The JSON output contains details of all the vulnerabilities or a specific vulnerability (based on the vulnerability ID you have specified) from Rapid7 InsightVM.

Following image displays a sample output:
 

Sample output of the Get Vulnerability operation
 

operation: Get Site

Note: All the input parameters are optional. However, if you do not specify any parameter, then no filter criteria is applied and an unfiltered list is returned.

Input parameters

 

Parameter Description
Site ID ID of a site whose information you want to retrieve from Rapid7 InsightVM.
Page Number Page number from which you want to retrieve records.
Records Per Page Maximum number of results that this operation should return. By default, this is set to 10.

 

Output

The JSON output contains details of all the sites or a specific site (based on the site ID you have specified) from Rapid7 InsightVM.

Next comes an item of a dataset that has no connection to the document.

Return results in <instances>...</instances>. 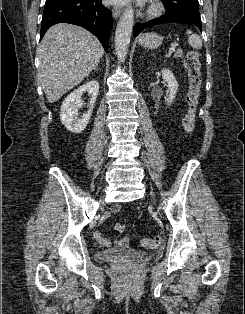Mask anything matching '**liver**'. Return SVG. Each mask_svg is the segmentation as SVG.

Following image displays a sample output:
 

Sample output of the Get Site operation

 

operation: Get Scan

Note: All the input parameters are optional. However, if you do not specify any parameter, then no filter criteria is applied and an unfiltered list is returned.

Input parameters

 

Parameter Description
Scan ID ID of a site whose information you want to retrieve from Rapid7 InsightVM.
Report Active Scan Only Select this option if you want to include only active scan reports.
By default, this option is set to False.
Page Number Page number from which you want to retrieve records.
Records Per Page Maximum number of results that this operation should return. By default, this is set to 10.

 

Output

The JSON output contains details of all the scans or a specific scan (based on the scan ID you have specified) from Rapid7 InsightVM.

Following image displays a sample output:
 

Sample output of the Get Scan operation

 

Included playbooks

The Sample - Rapid7-InsightVM - 1.0.0 playbook collection comes bundled with the Rapid7 InsightVM connector. This playbook contains steps using which you can perform all supported actions. You can see the bundled playbooks in the Automation > Playbooks section in FortiSOAR™ after importing the Rapid7 InsightVM connector.

Note: If you are planning to use any of the sample playbooks in your environment, ensure that you clone those playbooks and move them to a different collection, since the sample playbook collection gets deleted during connector upgrade and delete.